Items listed in a dataset:
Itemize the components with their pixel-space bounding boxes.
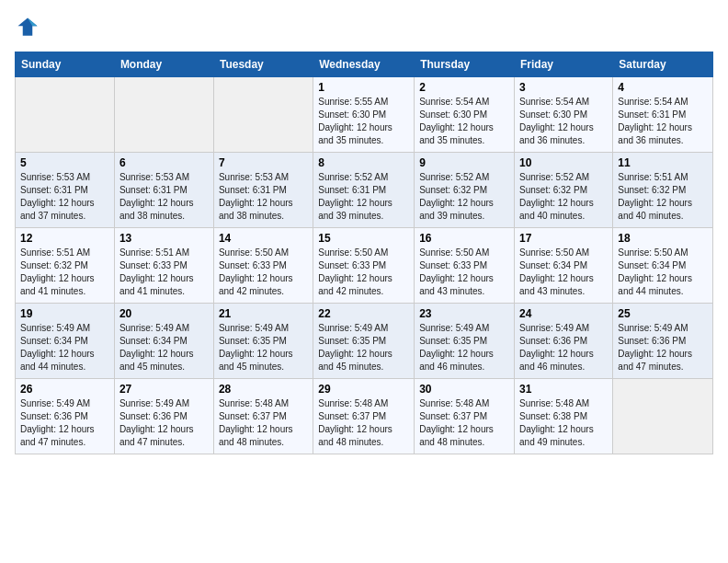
calendar-cell: 12Sunrise: 5:51 AM Sunset: 6:32 PM Dayli… <box>16 228 115 304</box>
day-info: Sunrise: 5:49 AM Sunset: 6:36 PM Dayligh… <box>119 397 209 449</box>
weekday-header-tuesday: Tuesday <box>213 52 313 77</box>
day-number: 23 <box>419 307 509 320</box>
calendar-cell: 3Sunrise: 5:54 AM Sunset: 6:30 PM Daylig… <box>515 77 613 153</box>
day-number: 9 <box>419 156 509 169</box>
calendar-cell <box>613 379 713 454</box>
weekday-header-wednesday: Wednesday <box>313 52 415 77</box>
calendar-cell: 27Sunrise: 5:49 AM Sunset: 6:36 PM Dayli… <box>114 379 213 454</box>
calendar-cell: 2Sunrise: 5:54 AM Sunset: 6:30 PM Daylig… <box>415 77 515 153</box>
calendar-table: SundayMondayTuesdayWednesdayThursdayFrid… <box>15 52 713 454</box>
day-number: 19 <box>20 307 109 320</box>
calendar-cell <box>114 77 213 153</box>
calendar-cell: 16Sunrise: 5:50 AM Sunset: 6:33 PM Dayli… <box>415 228 515 304</box>
calendar-cell: 23Sunrise: 5:49 AM Sunset: 6:35 PM Dayli… <box>415 304 515 379</box>
calendar-cell: 8Sunrise: 5:52 AM Sunset: 6:31 PM Daylig… <box>313 153 415 228</box>
day-number: 24 <box>519 307 608 320</box>
day-info: Sunrise: 5:48 AM Sunset: 6:37 PM Dayligh… <box>419 397 509 449</box>
day-info: Sunrise: 5:50 AM Sunset: 6:33 PM Dayligh… <box>318 247 409 298</box>
day-number: 17 <box>519 232 608 245</box>
weekday-header-saturday: Saturday <box>613 52 713 77</box>
day-number: 12 <box>20 232 109 245</box>
day-info: Sunrise: 5:50 AM Sunset: 6:34 PM Dayligh… <box>618 247 708 298</box>
calendar-cell: 29Sunrise: 5:48 AM Sunset: 6:37 PM Dayli… <box>313 379 415 454</box>
day-info: Sunrise: 5:53 AM Sunset: 6:31 PM Dayligh… <box>20 171 109 223</box>
weekday-header-friday: Friday <box>515 52 613 77</box>
calendar-cell: 22Sunrise: 5:49 AM Sunset: 6:35 PM Dayli… <box>313 304 415 379</box>
calendar-cell: 5Sunrise: 5:53 AM Sunset: 6:31 PM Daylig… <box>16 153 115 228</box>
day-number: 4 <box>618 81 708 94</box>
day-info: Sunrise: 5:49 AM Sunset: 6:35 PM Dayligh… <box>219 322 308 373</box>
day-number: 16 <box>419 232 509 245</box>
day-number: 3 <box>519 81 608 94</box>
calendar-cell: 10Sunrise: 5:52 AM Sunset: 6:32 PM Dayli… <box>515 153 613 228</box>
day-number: 18 <box>618 232 708 245</box>
calendar-week-row: 5Sunrise: 5:53 AM Sunset: 6:31 PM Daylig… <box>16 153 713 228</box>
calendar-cell: 1Sunrise: 5:55 AM Sunset: 6:30 PM Daylig… <box>313 77 415 153</box>
calendar-cell: 9Sunrise: 5:52 AM Sunset: 6:32 PM Daylig… <box>415 153 515 228</box>
calendar-cell: 25Sunrise: 5:49 AM Sunset: 6:36 PM Dayli… <box>613 304 713 379</box>
calendar-cell: 19Sunrise: 5:49 AM Sunset: 6:34 PM Dayli… <box>16 304 115 379</box>
day-number: 21 <box>219 307 308 320</box>
day-info: Sunrise: 5:52 AM Sunset: 6:31 PM Dayligh… <box>318 171 409 223</box>
day-number: 15 <box>318 232 409 245</box>
calendar-cell: 11Sunrise: 5:51 AM Sunset: 6:32 PM Dayli… <box>613 153 713 228</box>
calendar-cell: 14Sunrise: 5:50 AM Sunset: 6:33 PM Dayli… <box>213 228 313 304</box>
calendar-cell: 21Sunrise: 5:49 AM Sunset: 6:35 PM Dayli… <box>213 304 313 379</box>
logo <box>15 15 44 40</box>
weekday-header-monday: Monday <box>114 52 213 77</box>
calendar-cell: 30Sunrise: 5:48 AM Sunset: 6:37 PM Dayli… <box>415 379 515 454</box>
day-number: 6 <box>119 156 209 169</box>
day-info: Sunrise: 5:51 AM Sunset: 6:32 PM Dayligh… <box>20 247 109 298</box>
calendar-cell: 4Sunrise: 5:54 AM Sunset: 6:31 PM Daylig… <box>613 77 713 153</box>
calendar-cell: 18Sunrise: 5:50 AM Sunset: 6:34 PM Dayli… <box>613 228 713 304</box>
weekday-header-thursday: Thursday <box>415 52 515 77</box>
day-number: 1 <box>318 81 409 94</box>
day-info: Sunrise: 5:49 AM Sunset: 6:36 PM Dayligh… <box>519 322 608 373</box>
calendar-cell: 26Sunrise: 5:49 AM Sunset: 6:36 PM Dayli… <box>16 379 115 454</box>
day-info: Sunrise: 5:49 AM Sunset: 6:34 PM Dayligh… <box>20 322 109 373</box>
day-info: Sunrise: 5:49 AM Sunset: 6:34 PM Dayligh… <box>119 322 209 373</box>
day-info: Sunrise: 5:50 AM Sunset: 6:33 PM Dayligh… <box>219 247 308 298</box>
calendar-cell: 31Sunrise: 5:48 AM Sunset: 6:38 PM Dayli… <box>515 379 613 454</box>
calendar-body: 1Sunrise: 5:55 AM Sunset: 6:30 PM Daylig… <box>16 77 713 454</box>
day-number: 30 <box>419 383 509 396</box>
day-number: 31 <box>519 383 608 396</box>
calendar-cell: 20Sunrise: 5:49 AM Sunset: 6:34 PM Dayli… <box>114 304 213 379</box>
calendar-header: SundayMondayTuesdayWednesdayThursdayFrid… <box>16 52 713 77</box>
day-number: 11 <box>618 156 708 169</box>
day-number: 7 <box>219 156 308 169</box>
day-number: 29 <box>318 383 409 396</box>
calendar-cell: 15Sunrise: 5:50 AM Sunset: 6:33 PM Dayli… <box>313 228 415 304</box>
day-info: Sunrise: 5:53 AM Sunset: 6:31 PM Dayligh… <box>219 171 308 223</box>
day-info: Sunrise: 5:48 AM Sunset: 6:37 PM Dayligh… <box>318 397 409 449</box>
day-number: 13 <box>119 232 209 245</box>
logo-bird-icon <box>15 15 40 40</box>
calendar-cell: 6Sunrise: 5:53 AM Sunset: 6:31 PM Daylig… <box>114 153 213 228</box>
day-info: Sunrise: 5:51 AM Sunset: 6:33 PM Dayligh… <box>119 247 209 298</box>
page-header <box>15 15 713 40</box>
calendar-cell: 28Sunrise: 5:48 AM Sunset: 6:37 PM Dayli… <box>213 379 313 454</box>
day-info: Sunrise: 5:54 AM Sunset: 6:30 PM Dayligh… <box>419 96 509 147</box>
calendar-cell: 7Sunrise: 5:53 AM Sunset: 6:31 PM Daylig… <box>213 153 313 228</box>
day-info: Sunrise: 5:54 AM Sunset: 6:31 PM Dayligh… <box>618 96 708 147</box>
day-number: 26 <box>20 383 109 396</box>
day-info: Sunrise: 5:53 AM Sunset: 6:31 PM Dayligh… <box>119 171 209 223</box>
day-number: 10 <box>519 156 608 169</box>
day-number: 8 <box>318 156 409 169</box>
day-info: Sunrise: 5:48 AM Sunset: 6:37 PM Dayligh… <box>219 397 308 449</box>
day-number: 22 <box>318 307 409 320</box>
weekday-header-row: SundayMondayTuesdayWednesdayThursdayFrid… <box>16 52 713 77</box>
calendar-cell: 17Sunrise: 5:50 AM Sunset: 6:34 PM Dayli… <box>515 228 613 304</box>
day-number: 27 <box>119 383 209 396</box>
day-info: Sunrise: 5:50 AM Sunset: 6:34 PM Dayligh… <box>519 247 608 298</box>
day-number: 25 <box>618 307 708 320</box>
calendar-week-row: 12Sunrise: 5:51 AM Sunset: 6:32 PM Dayli… <box>16 228 713 304</box>
day-info: Sunrise: 5:50 AM Sunset: 6:33 PM Dayligh… <box>419 247 509 298</box>
day-number: 14 <box>219 232 308 245</box>
day-number: 20 <box>119 307 209 320</box>
day-info: Sunrise: 5:54 AM Sunset: 6:30 PM Dayligh… <box>519 96 608 147</box>
day-info: Sunrise: 5:48 AM Sunset: 6:38 PM Dayligh… <box>519 397 608 449</box>
day-number: 2 <box>419 81 509 94</box>
day-info: Sunrise: 5:52 AM Sunset: 6:32 PM Dayligh… <box>519 171 608 223</box>
day-info: Sunrise: 5:51 AM Sunset: 6:32 PM Dayligh… <box>618 171 708 223</box>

> [WORK REQUEST] If a line above holds the word "header", copy it.

> [OUTPUT OF THE EXERCISE]
weekday-header-tuesday: Tuesday <box>213 52 313 77</box>
weekday-header-wednesday: Wednesday <box>313 52 415 77</box>
weekday-header-saturday: Saturday <box>613 52 713 77</box>
weekday-header-friday: Friday <box>515 52 613 77</box>
weekday-header-monday: Monday <box>114 52 213 77</box>
weekday-header-thursday: Thursday <box>415 52 515 77</box>
calendar-header: SundayMondayTuesdayWednesdayThursdayFrid… <box>16 52 713 77</box>
page-header <box>15 15 713 40</box>
weekday-header-row: SundayMondayTuesdayWednesdayThursdayFrid… <box>16 52 713 77</box>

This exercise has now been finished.